Now I chose the fixed position to be N/2 since that halves the range and you can halve a range at most ceil(log(N)) times. Now since you are moving a block about N/2 you will have to calculate from N/2-750 to N/2-750, where 750 is the max length a block can have. So you will have to calculate about 750*ceil(log(N)) (a bit more because of the variance) lengths to get the final answer.

So in order to get good performance you have to through in memoisation, since this inherently a recursive algorithm.

So using Python(since I was lazy and didn't want to write a big number class):

T = int(raw_input())

for case in xrange(T):
    #read in the data
    C = int(raw_input())
    lengths = map(int, raw_input().split())
    minlength = min(lengths)
    n = int(raw_input())

    #setup memoisation, note all lengths less than the minimum length are
    #set to 0 as the algorithm needs this
    memoise = {}
    memoise[0] = 1
    for length in xrange(1, minlength):
       memoise[length] = 0

    def solve(n):
        global memoise
        if n in memoise:
            return memoise[n]

        ans = 0
        for i in xrange(C):
            if lengths[i] > n:
                continue
            if lengths[i] == n:
                ans += 1
                ans %= 100000007
                continue 
            for j in xrange(0, lengths[i]):
                b = n/2-lengths[i]+j
                a = n-(n/2+j)
                if b < 0 or a < 0:
                    continue
                ans += solve(b)*solve(a)
                ans %= 100000007
        memoise[n] = ans
        return memoise[n]
    solve(n)
    print "Case %d: %d" % (case+1, memoise[n])

Note I haven't exhaustively tested this, but I'm quite sure it will meet the 20 second time limit, if you translated this algorithm to C++ or somesuch.

EDIT: Running a test with N = 10^15 and a block with length 750 I get that memoise contains about 60000 elements which means non-lookup bit of solve(n) is called about the same number of time.

JPvdMerwe
I though about a very similar solution.

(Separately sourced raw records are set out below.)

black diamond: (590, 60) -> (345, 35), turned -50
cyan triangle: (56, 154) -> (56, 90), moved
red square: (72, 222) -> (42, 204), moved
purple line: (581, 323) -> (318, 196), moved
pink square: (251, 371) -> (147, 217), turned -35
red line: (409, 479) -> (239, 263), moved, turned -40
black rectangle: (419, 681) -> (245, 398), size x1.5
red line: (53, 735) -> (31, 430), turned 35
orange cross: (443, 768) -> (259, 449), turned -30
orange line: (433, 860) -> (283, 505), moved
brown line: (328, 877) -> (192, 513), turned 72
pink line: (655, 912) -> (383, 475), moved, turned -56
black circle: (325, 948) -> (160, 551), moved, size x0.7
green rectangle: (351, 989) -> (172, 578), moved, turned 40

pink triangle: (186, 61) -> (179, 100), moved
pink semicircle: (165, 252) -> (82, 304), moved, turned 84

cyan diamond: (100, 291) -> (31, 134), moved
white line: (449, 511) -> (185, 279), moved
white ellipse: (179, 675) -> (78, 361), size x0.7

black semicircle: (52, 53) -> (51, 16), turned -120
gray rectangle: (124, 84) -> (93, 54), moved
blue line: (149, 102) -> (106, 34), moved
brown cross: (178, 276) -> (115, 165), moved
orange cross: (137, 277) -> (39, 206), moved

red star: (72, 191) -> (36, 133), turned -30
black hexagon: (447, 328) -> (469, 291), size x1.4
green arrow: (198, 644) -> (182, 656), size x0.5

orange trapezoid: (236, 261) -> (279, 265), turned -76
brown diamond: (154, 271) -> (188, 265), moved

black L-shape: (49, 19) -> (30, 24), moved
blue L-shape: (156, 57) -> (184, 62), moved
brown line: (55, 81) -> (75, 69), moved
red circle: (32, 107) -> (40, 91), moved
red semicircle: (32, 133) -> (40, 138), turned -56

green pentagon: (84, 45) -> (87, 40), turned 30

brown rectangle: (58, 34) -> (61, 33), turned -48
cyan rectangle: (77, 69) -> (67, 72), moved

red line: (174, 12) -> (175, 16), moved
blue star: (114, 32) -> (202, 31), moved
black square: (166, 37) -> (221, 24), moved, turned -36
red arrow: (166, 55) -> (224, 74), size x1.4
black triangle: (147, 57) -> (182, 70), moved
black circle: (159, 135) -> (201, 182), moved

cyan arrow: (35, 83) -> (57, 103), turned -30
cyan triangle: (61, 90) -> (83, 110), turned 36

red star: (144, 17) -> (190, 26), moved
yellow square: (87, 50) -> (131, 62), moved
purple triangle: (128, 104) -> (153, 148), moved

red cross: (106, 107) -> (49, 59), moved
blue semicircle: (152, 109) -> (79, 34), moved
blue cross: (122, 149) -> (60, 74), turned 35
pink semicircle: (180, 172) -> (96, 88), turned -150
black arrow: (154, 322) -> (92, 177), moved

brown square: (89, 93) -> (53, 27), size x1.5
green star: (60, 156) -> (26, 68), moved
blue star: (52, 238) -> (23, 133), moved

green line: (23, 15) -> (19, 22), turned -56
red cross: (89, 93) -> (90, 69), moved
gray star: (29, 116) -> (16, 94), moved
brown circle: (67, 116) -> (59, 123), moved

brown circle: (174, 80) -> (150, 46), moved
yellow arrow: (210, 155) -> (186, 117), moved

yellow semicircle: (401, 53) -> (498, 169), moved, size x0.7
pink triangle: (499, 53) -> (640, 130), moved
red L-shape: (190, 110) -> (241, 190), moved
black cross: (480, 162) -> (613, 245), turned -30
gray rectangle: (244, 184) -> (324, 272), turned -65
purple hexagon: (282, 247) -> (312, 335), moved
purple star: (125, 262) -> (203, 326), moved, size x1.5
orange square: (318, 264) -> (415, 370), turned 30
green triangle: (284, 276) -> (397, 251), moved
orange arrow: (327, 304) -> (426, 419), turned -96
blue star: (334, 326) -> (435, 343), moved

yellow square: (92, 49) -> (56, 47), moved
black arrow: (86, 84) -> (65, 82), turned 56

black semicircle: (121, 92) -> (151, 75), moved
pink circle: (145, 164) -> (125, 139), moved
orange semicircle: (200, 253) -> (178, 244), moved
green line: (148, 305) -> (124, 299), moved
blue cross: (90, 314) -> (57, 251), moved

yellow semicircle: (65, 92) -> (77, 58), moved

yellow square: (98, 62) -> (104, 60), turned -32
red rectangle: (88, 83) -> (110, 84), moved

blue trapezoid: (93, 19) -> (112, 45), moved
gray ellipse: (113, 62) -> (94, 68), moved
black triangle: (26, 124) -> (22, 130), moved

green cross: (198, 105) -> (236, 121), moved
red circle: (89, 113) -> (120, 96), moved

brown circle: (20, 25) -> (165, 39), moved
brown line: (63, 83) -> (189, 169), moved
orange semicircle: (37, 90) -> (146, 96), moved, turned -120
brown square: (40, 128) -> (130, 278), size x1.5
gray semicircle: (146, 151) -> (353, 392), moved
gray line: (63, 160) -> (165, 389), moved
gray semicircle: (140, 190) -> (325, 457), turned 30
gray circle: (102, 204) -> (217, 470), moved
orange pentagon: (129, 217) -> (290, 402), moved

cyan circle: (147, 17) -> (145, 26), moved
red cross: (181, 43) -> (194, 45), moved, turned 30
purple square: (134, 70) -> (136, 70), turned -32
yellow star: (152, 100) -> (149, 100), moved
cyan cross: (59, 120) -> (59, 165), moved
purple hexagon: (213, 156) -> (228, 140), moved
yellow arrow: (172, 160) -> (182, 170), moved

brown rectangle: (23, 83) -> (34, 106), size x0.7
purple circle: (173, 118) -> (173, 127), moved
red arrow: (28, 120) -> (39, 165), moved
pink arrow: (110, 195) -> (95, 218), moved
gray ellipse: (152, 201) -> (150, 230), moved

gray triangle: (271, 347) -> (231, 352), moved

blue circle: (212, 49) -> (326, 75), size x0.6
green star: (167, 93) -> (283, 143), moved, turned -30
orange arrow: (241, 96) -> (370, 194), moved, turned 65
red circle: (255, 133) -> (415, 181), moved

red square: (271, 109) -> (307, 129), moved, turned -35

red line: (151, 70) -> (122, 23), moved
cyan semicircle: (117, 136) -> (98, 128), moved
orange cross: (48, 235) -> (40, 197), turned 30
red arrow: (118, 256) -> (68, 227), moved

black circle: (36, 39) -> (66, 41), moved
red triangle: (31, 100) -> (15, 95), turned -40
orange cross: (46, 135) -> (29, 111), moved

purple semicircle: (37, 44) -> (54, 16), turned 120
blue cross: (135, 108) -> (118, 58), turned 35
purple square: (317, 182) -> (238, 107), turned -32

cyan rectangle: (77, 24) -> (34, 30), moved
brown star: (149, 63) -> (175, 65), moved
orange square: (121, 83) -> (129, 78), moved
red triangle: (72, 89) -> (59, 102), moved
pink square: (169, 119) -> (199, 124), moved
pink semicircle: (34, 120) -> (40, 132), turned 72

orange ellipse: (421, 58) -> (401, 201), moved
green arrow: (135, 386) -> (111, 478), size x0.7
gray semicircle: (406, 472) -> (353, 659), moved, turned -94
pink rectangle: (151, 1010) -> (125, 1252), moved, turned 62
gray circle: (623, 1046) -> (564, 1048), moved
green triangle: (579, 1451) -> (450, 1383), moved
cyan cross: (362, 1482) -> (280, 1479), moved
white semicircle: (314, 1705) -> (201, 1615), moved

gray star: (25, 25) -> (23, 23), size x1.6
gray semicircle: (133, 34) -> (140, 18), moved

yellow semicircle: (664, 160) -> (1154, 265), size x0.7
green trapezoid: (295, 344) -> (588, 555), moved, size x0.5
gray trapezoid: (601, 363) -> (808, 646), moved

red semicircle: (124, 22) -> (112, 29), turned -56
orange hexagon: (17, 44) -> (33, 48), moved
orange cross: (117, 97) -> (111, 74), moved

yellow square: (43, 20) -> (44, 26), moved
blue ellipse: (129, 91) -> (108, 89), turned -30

There is something I don't understand in the answer. `So you will have to calculate about 750*ceil(log(N))`. Is it not `100*750^2*log^2(N)`? Note that in your code first you take each color and then each element which results in `100*750`. Additionally, when N is divided into 2 parts at step i, the number of different block lengths will be `i * 750` (for i >= 1) (for the first step [ i = 0 ] there is only one state - N), hence `log^2(N) * 750`. Overally this results in `100 * 750^2 * 60^2 ~ 200 * 10^9` (which is not enough to pass 1 max test)
Leonid
Actually the number of iterations is less by `60`. Overally this results in `100 * 750^2 * 60`. Having experimental result of `60000` elements we can replace `750*60` with `60000`. That results in `100 * 750 * 60000 = 4.5 * 10^9`. Assuming around 100 * 10^6 iterations per second this may well take around 30 seconds for the maximum test, given that MOD (quite a complex operation) will be the bottleneck for the CPU.
Leonid
I admit I misspoke a bit, what I mean is that you will only have to calculate `O(750*log(N))` elements in the `memoise` hash-map. The running time will be about `O(750*100*750*log(N))`. Thinking about it now it's a bit slow...
JPvdMerwe
The solution can be improved by doing DP precalculation for small N. That should be possible to precalculate around `10^6 items` in `10^8`. Reducing thus `log(10^15)` to `log(10^9)`. However it will still not be enough. Additionally, we can divide not by `2`, but say by `10`. Experimentally, that should be possible to estimate the optimal number of divisions. Increasing number of divisions we result in lesser number of states that need to be calculated.
Leonid
+2  A: 

A word of caution: In the case c=2, len1=1, len2=2, the answer will be the N'th Fibonacci number, and the Fibonacci numbers grow (approximately) exponentially with a growth factor of the golden ratio, phi ~ 1.61803399. For the huge value N=10^15, the answer will be about phi^(10^15), an enormous number. The answer will have storage requirements on the order of (ln(phi^(10^15))/ln(2)) / (8 * 2^40) ~ 79 terabytes. Since you can't even access 79 terabytes in 20 seconds, it's unlikely you can meet the speed requirements in this special case.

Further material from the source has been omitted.